Это еще один её вечно пьяный сосед Санька Истомин в темноте прокладывал себе дорогу к двери.
Почувствовав свободу, Наталья выскользнула на улицу, благодарно покосившись на своего спасителя Саньку, пристроившегося по нужде в углу двора.
Вечером всё видевшая бабка вкрадчиво посоветовала уставшей до черта Наталье: — Пригляделась бы, ты, к Саньку. Холостой ведь. Ну, пьет, так он же пока одинокий. Не вытянешь ты одна Нюрку, вымоталась вся! Не равен час сляжешь!
Бабка была хоть и старая, но не выжившая из ума. И переживала она не только за Наталью, их кормилицу, но и за Нюрку, которой, не стань Натальи, светил хотя бы детский дом. А уж она, — немощная бабка и вообще никому была бы не нужна.
С первого взгляда Александр к себе не располагал, да и со второго тоже. Сверлящие светлые, глядящие в упор, глаза, упрямая линия рта и глубокая продольная бороздка чуть выше переносицы предупреждали о властности и строптивости его характера и не сулили ничего хорошего. Но, исходящая от него, мужская сила — притягивала к нему.
Другого выбора у Натальи не было и она решилась.

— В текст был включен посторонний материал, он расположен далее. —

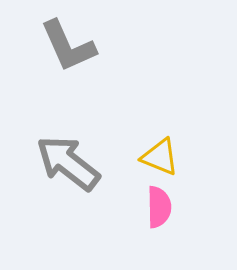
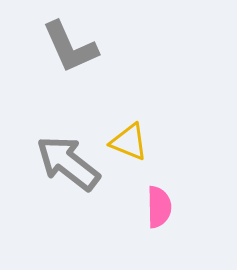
gray L-shape: moved 2 px right, 1 px down
yellow triangle: moved 31 px left, 15 px up
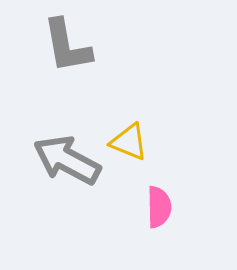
gray L-shape: moved 3 px left, 1 px up; rotated 14 degrees clockwise
gray arrow: moved 1 px left, 3 px up; rotated 10 degrees counterclockwise
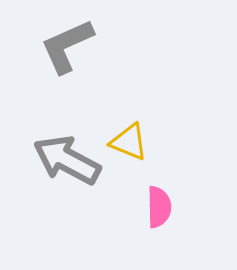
gray L-shape: rotated 76 degrees clockwise
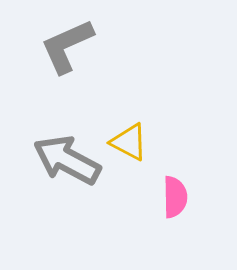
yellow triangle: rotated 6 degrees clockwise
pink semicircle: moved 16 px right, 10 px up
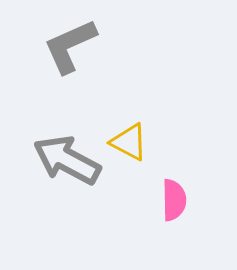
gray L-shape: moved 3 px right
pink semicircle: moved 1 px left, 3 px down
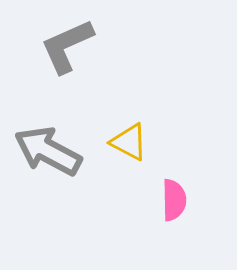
gray L-shape: moved 3 px left
gray arrow: moved 19 px left, 9 px up
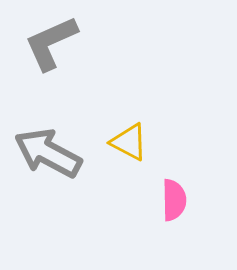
gray L-shape: moved 16 px left, 3 px up
gray arrow: moved 2 px down
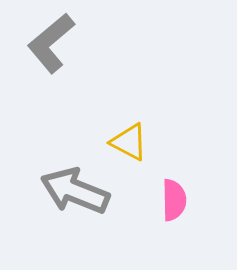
gray L-shape: rotated 16 degrees counterclockwise
gray arrow: moved 27 px right, 38 px down; rotated 6 degrees counterclockwise
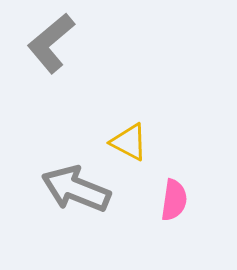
gray arrow: moved 1 px right, 2 px up
pink semicircle: rotated 9 degrees clockwise
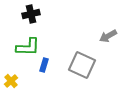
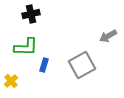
green L-shape: moved 2 px left
gray square: rotated 36 degrees clockwise
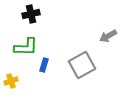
yellow cross: rotated 24 degrees clockwise
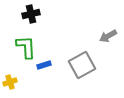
green L-shape: rotated 95 degrees counterclockwise
blue rectangle: rotated 56 degrees clockwise
yellow cross: moved 1 px left, 1 px down
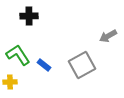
black cross: moved 2 px left, 2 px down; rotated 12 degrees clockwise
green L-shape: moved 8 px left, 8 px down; rotated 30 degrees counterclockwise
blue rectangle: rotated 56 degrees clockwise
yellow cross: rotated 16 degrees clockwise
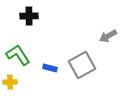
blue rectangle: moved 6 px right, 3 px down; rotated 24 degrees counterclockwise
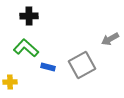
gray arrow: moved 2 px right, 3 px down
green L-shape: moved 8 px right, 7 px up; rotated 15 degrees counterclockwise
blue rectangle: moved 2 px left, 1 px up
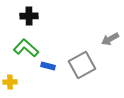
blue rectangle: moved 1 px up
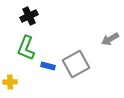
black cross: rotated 24 degrees counterclockwise
green L-shape: rotated 110 degrees counterclockwise
gray square: moved 6 px left, 1 px up
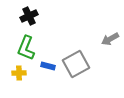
yellow cross: moved 9 px right, 9 px up
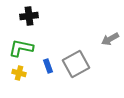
black cross: rotated 18 degrees clockwise
green L-shape: moved 5 px left; rotated 80 degrees clockwise
blue rectangle: rotated 56 degrees clockwise
yellow cross: rotated 16 degrees clockwise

К концу недели Наталья, понимавшая, что бабка права, робко зашла в открытую комнатку Саньки, собрала разбросанные там рубахи и штаны и долго стирала их в корыте, а потом тщательно выполоскала их под колонкой. Санька работал кочегаром на паровозе, потому — то его одежда колом стояла от пота, грязи и угольной пыли.
Красные от ледяной воды руки Натальи сходили с пару. Она старательно отогревала их своим дыханием и снова полоскала и полоскала посветлевшие рубашки.
Потом повесила всё во дворе под Санькиным окном.
Придя домой, как всегда пьяным, Александр всё же оценил геройский поступок Натальи и в приподнятом настроении с бутылкой самогона и с сахарным петушком для Нюрки зашел к ней в комнату.
В это голодное время Санькин презент был просто сказочным.
— Я извиняюсь, я к вам по — соседски, попытался что — то изобразить Санька, но у Натальи вдруг навернулись слезы. Она вытолкала опешившего Александра из комнатки, но потом, разрыдавшись, все же вышла к нему сама. Хлынувшие из омута её синих глаз слёзы, крупными каплями потекли по её длинному носу и смуглой, бархатистой коже щёк.
Неожиданная трогательность происходящего, непосредственность и очарование молодости Натальи смутили Александра, переполнив его грудь доселе неизведанными, нежными чувствами. Тем более, что из пацанов он уже давно вырос, а желанная женщина и чистоплотная хозяйка под самым боком его вполне устраивала.